Woman: We're above the entrance to the church
and we're looking directly at a fresco
that in the late thirteenth century
people would have looked up at
and it's a scene of the last judgment.
Man: Right so this would have been on the wall
opposite the altar and this would have been the last
thing you saw as you were leaving the church.
It's a monumental fresco.
You see Christ in the center in a mandorla,
that is a kind of divine emanation or halo that surrounds
his entire body.
He sits here as judge over the souls that have lived.
Woman: And he exhibits for us very clearly
the wounds of the crucifixion.
We can see holes from the nails in his feet
and his hands, and the wound in his side
that is bleeding.
A reminder of Christ's suffering.
His return now is judge of mankind.
Man: He is framed by angels on either side
and beyond that we can see the apostles,
six on each side.
Between the apostles and Christ there were two
other figures.
You have Mary on Christ's right
and you have John the Baptist on Christ's left.
Woman: And we're so clearly at just before
the time of Jato in the way these prefigure
what Jato will do in the very early years
of the fourteenth century.
Man: Right. This is known as Roman realism.
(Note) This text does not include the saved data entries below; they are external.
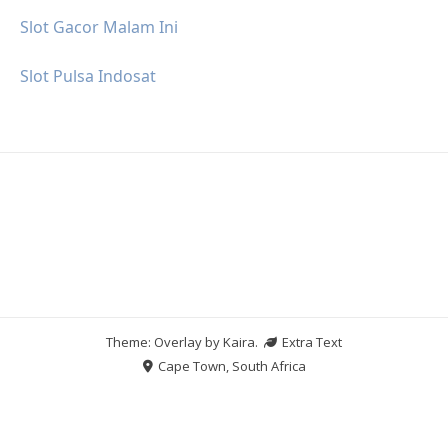
Slot Gacor Malam Ini
Slot Pulsa Indosat
Theme: Overlay by
Kaira
.
Extra Text
Cape Town, South Africa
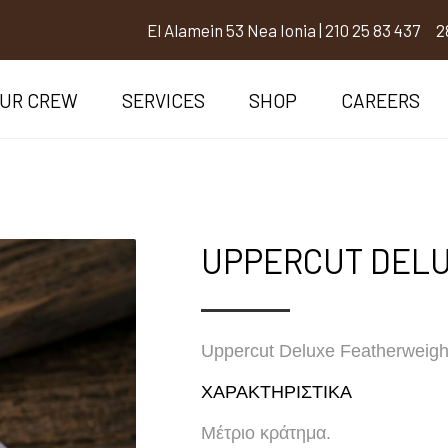
El Alamein 53 Nea Ionia
|
210 25 83 437
2
UR CREW
SERVICES
SHOP
CAREERS
UPPERCUT DEL
Uppercut Deluxe Featherweight
ΧΑΡΑΚΤΗΡΙΣΤΙΚΑ
Μέτριο κράτημα.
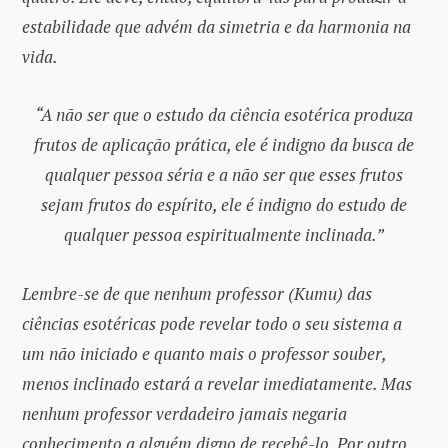
estabilidade que advém da simetria e da harmonia na
vida.
“A não ser que o estudo da ciência esotérica produza
frutos de aplicação prática, ele é indigno da busca de
qualquer pessoa séria e a não ser que esses frutos
sejam frutos do espírito, ele é indigno do estudo de
qualquer pessoa espiritualmente inclinada.”
Lembre-se de que nenhum professor (Kumu) das
ciências esotéricas pode revelar todo o seu sistema a
um não iniciado e quanto mais o professor souber,
menos inclinado estará a revelar imediatamente. Mas
nenhum professor verdadeiro jamais negaria
conhecimento a alguém digno de recebê-lo. Por outro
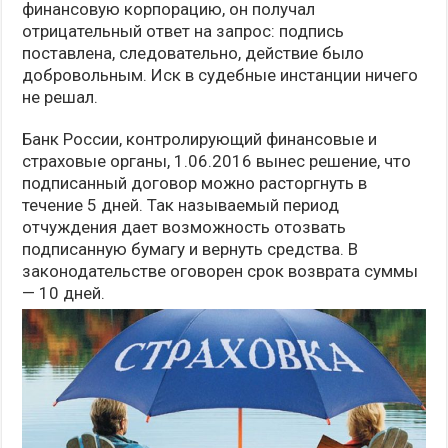
финансовую корпорацию, он получал
отрицательный ответ на запрос: подпись
поставлена, следовательно, действие было
добровольным. Иск в судебные инстанции ничего
не решал.
Банк России, контролирующий финансовые и
страховые органы, 1.06.2016 вынес решение, что
подписанный договор можно расторгнуть в
течение 5 дней. Так называемый период
отчуждения дает возможность отозвать
подписанную бумагу и вернуть средства. В
законодательстве оговорен срок возврата суммы
— 10 дней.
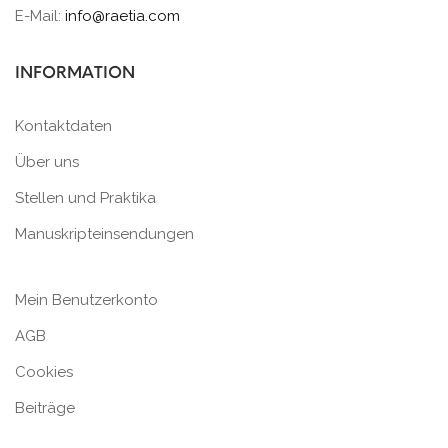
E-Mail:
info@raetia.com
INFORMATION
Kontaktdaten
Über uns
Stellen und Praktika
Manuskripteinsendungen
Mein Benutzerkonto
AGB
Cookies
Beiträge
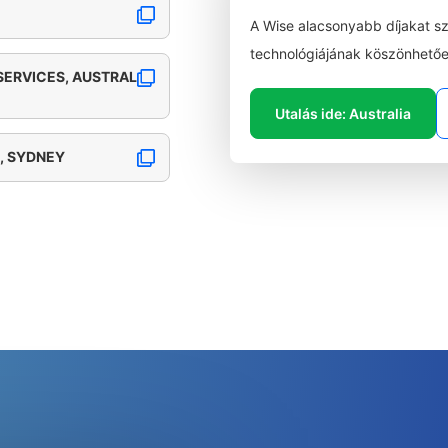
A Wise alacsonyabb díjakat s
technológiájának köszönhetőe
 SERVICES, AUSTRAL
Utalás ide: Australia
, SYDNEY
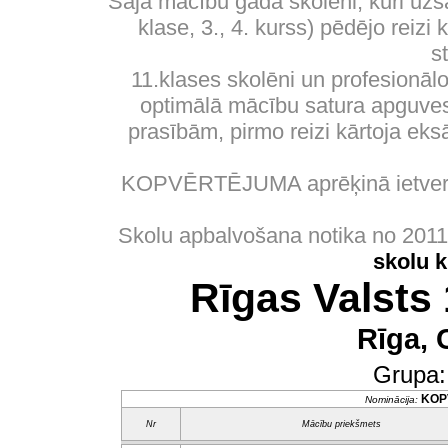
Šajā mācību gadā skolēni, kuri uzs
klase, 3., 4. kurss) pēdējo reizi
s
11.klases skolēni un profesionālo
optimālā mācību satura apguves 
prasībām, pirmo reizi kārtoja eks
KOPVĒRTĒJUMA aprēķinā ietverti
Skolu apbalvošana notika no 201
skolu 
Rīgas Valsts 
Rīga, 
Grupa
KOP
Nominācija:
Nr
Mācību priekšmets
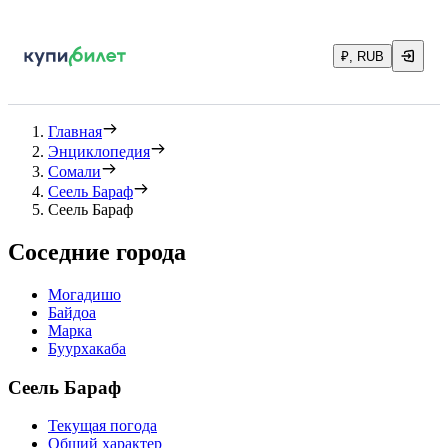
₽, RUB
Главная
Энциклопедия
Сомали
Сеель Бараф
Сеель Бараф
Соседние города
Могадишо
Байдоа
Марка
Буурхакаба
Сеель Бараф
Текущая погода
Общий характер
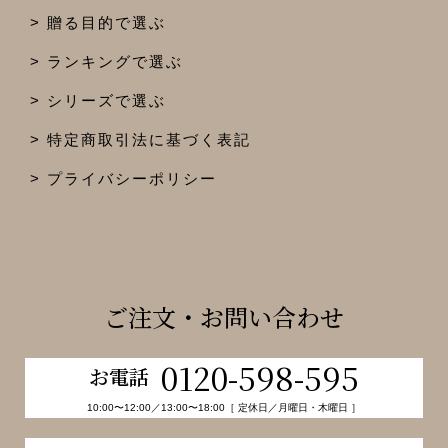
贈る目的で選ぶ
ランキングで選ぶ
シリーズで選ぶ
特定商取引法に基づく表記
プライバシーポリシー
ご注文・お問い合わせ
0120-598-595
お電話
10:00〜12:00／13:00〜18:00［ 定休日／月曜日・木曜日 ］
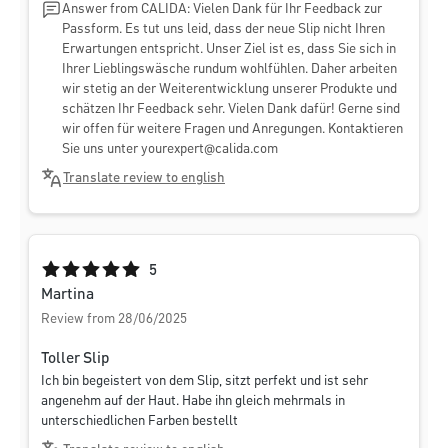
Answer from CALIDA: Vielen Dank für Ihr Feedback zur
Passform. Es tut uns leid, dass der neue Slip nicht Ihren
Erwartungen entspricht. Unser Ziel ist es, dass Sie sich in
Ihrer Lieblingswäsche rundum wohlfühlen. Daher arbeiten
wir stetig an der Weiterentwicklung unserer Produkte und
schätzen Ihr Feedback sehr. Vielen Dank dafür! Gerne sind
wir offen für weitere Fragen und Anregungen. Kontaktieren
Sie uns unter
yourexpert@calida.com
Translate review to english
Average rating of 5 out of 5 stars
5
Martina
Review from 28/06/2025
Toller Slip
Ich bin begeistert von dem Slip, sitzt perfekt und ist sehr
angenehm auf der Haut. Habe ihn gleich mehrmals in
unterschiedlichen Farben bestellt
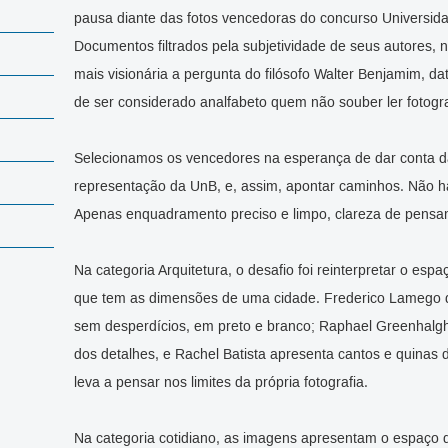
pausa diante das fotos vencedoras do concurso Universida
Documentos filtrados pela subjetividade de seus autores
mais visionária a pergunta do filósofo Walter Benjamim, d
de ser considerado analfabeto quem não souber ler fotogra
Selecionamos os vencedores na esperança de dar conta das
representação da UnB, e, assim, apontar caminhos. Não há 
Apenas enquadramento preciso e limpo, clareza de pensa
Na categoria Arquitetura, o desafio foi reinterpretar o esp
que tem as dimensões de uma cidade. Frederico Lamego d
sem desperdícios, em preto e branco; Raphael Greenhalgh
dos detalhes, e Rachel Batista apresenta cantos e quinas
leva a pensar nos limites da própria fotografia.
Na categoria cotidiano, as imagens apresentam o espaço 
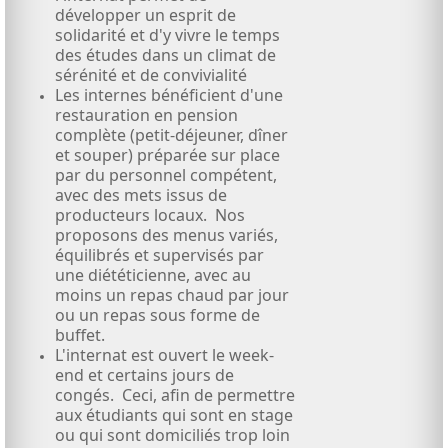
développer un esprit de
solidarité et d'y vivre le temps
des études dans un climat de
sérénité et de convivialité
Les internes bénéficient d'une
restauration en pension
complète (petit-déjeuner, dîner
et souper) préparée sur place
par du personnel compétent,
avec des mets issus de
producteurs locaux. Nos
proposons des menus variés,
équilibrés et supervisés par
une diététicienne, avec au
moins un repas chaud par jour
ou un repas sous forme de
buffet.
L'internat est ouvert le week-
end et certains jours de
congés. Ceci, afin de permettre
aux étudiants qui sont en stage
ou qui sont domiciliés trop loin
He's clearly borrowing from the Byzantine
but there is a kind of unprecedented
interest in creating a sense of naturalism
as figures of our world.
Woman: That can be seen in how heavily
the figures are all modeled.
There is not thin elongated forms created by line,
but really monumental forms created by the use of light and dark.
Man: You can see that use of light and dark
very consistently in the furniture as well,
and the light makes it very believable.
The line is drawn so that there is a precocious
attempt at a kind of perspective.
Not true linear perspective of course,
but something that is very much trying to explain
how these angles function in space as one
looks up from below.
Woman: That's right, especially evident in the seats that the
apostles sit in. They angle inward toward the center.
So it's as though they really are thinking about us
as the viewer in the center looking up at Christ.
Man: There is a kind of sensitivity in terms
of rhythm and especially color in this painting
that is so beautiful.
Look at the apostles.
You have alternations of violet blues, red blues,
grey blues, green against a warmer kind of grey
moving across so that there is never a repeat
of the color, just beautiful.
Woman: And we get a sense of a
three-dimensional body underneath that drapery.
If you look at the apostles,
we can see the drapery pulling around their bellies,
around their shoulders, in the folds around their arms.
Giving us a sense of monumental figures
that really haven't been seen since ancient Rome.
Man: It's interesting to think about this move
from the spiritual rendering that is a kind
of symbolized body to one that is dimensional,
one that takes up space,
and this idea that there is a proximity
between the way in which these figures
are rendered and the bodies that we inhabit.
Woman: And the kind of human emotions
that we feel.
If you look at the figure of Saint John the Baptist
with his hands clasped in prayer,
the way that he moves his eyebrows together
and there are wrinkles in his forehead
and he looks toward Christ.
There is a real sense of individuality
to these figures and a sense of human emotion
as they look toward Christ.
Man: But these are still clearly coming out
of the Byzantine tradition.
If you look at the face of Christ we might
be looking at a mosaic from Ravenna
from Constantinople.
Woman: That's right.
This moment at the end of the 1200s,
the beginnings of the 1300s when we have this
imminent naturalism.
Man: Of course Catallini does not know that is coming.
That's our hindsight.
Nevertheless, we can see this kind of painting
along with the sculptures of Pisano or perhaps
the work of Cimabue as we're beginning to move
into what will eventually become the Renaissance.